Horse Armour in the Medieval Islamic Middle East
By David Nicolle
Arabian Humanities, Vol.8 (2017)
Abstract: The widely held view that horse armour was not used in the early Islamic Middle East is incorrect. Whereas horse armour is clearly mentioned in the documentary record, but is almost absent from iconographic sources, it may be also present in the archaeological record. However, this latter field remains enigmatic and barely studied. It is also often difficult to distinguish between coverings with a protective function and those without. This article seeks to present and interpret the available evidence, with particular reference to the Arabian Peninsula and neighbouring regions.

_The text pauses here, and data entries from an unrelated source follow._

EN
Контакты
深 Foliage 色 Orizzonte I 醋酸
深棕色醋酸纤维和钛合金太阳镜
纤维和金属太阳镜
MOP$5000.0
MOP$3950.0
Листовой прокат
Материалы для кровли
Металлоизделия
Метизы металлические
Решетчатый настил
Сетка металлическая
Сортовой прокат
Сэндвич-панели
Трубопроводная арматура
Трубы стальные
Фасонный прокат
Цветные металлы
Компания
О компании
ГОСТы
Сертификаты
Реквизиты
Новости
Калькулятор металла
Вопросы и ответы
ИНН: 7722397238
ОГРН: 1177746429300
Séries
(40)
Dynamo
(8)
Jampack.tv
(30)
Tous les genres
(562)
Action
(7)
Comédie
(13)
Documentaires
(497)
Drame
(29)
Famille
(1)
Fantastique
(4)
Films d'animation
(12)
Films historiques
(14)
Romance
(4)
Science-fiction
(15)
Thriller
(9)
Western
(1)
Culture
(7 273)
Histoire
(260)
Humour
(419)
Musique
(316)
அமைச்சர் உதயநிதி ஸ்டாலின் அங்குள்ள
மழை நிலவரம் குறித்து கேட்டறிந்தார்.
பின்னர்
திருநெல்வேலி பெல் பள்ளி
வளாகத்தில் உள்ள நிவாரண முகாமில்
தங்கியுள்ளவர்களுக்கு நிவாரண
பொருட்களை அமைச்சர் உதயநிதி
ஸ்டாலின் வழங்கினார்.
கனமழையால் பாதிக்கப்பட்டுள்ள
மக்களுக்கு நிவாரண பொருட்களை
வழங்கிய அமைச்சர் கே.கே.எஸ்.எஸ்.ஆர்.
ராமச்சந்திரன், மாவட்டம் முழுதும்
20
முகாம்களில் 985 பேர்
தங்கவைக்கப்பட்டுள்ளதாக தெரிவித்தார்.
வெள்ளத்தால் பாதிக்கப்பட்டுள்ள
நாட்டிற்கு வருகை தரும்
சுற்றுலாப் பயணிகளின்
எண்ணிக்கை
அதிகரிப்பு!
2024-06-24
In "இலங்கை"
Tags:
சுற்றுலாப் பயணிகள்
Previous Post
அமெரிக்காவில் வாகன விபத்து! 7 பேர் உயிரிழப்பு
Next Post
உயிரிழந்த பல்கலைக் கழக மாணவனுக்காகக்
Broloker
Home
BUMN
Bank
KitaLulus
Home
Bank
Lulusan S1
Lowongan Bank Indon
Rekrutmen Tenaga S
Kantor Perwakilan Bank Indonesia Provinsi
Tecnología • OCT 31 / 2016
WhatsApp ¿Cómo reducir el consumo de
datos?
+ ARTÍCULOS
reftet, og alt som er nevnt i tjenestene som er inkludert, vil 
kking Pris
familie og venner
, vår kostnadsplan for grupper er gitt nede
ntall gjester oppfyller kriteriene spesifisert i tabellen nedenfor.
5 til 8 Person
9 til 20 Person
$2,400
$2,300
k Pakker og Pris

Introduction: The subject of horse armour in the Islamic world requires an in‑depth study, not least in order to differentiate between decorative coverings indicating status, and coverings with a primarily protective purpose. Furthermore, it is still widely but wrongly assumed that horse armour dropped out of use in the early medieval Middle East, and that Islamic armies did not make use of it until the later Middle Ages when it supposedly reappeared as a result of Mongol and European influence. While written evidence is relatively straightforward, the pictorial record remains tantalizingly inadequate until the early 13th century. Nevertheless, it does support the documentary evidence that horse armour was used, though not widespread. Meanwhile some possible fragments in the Islamic archaeological record remain barely studied.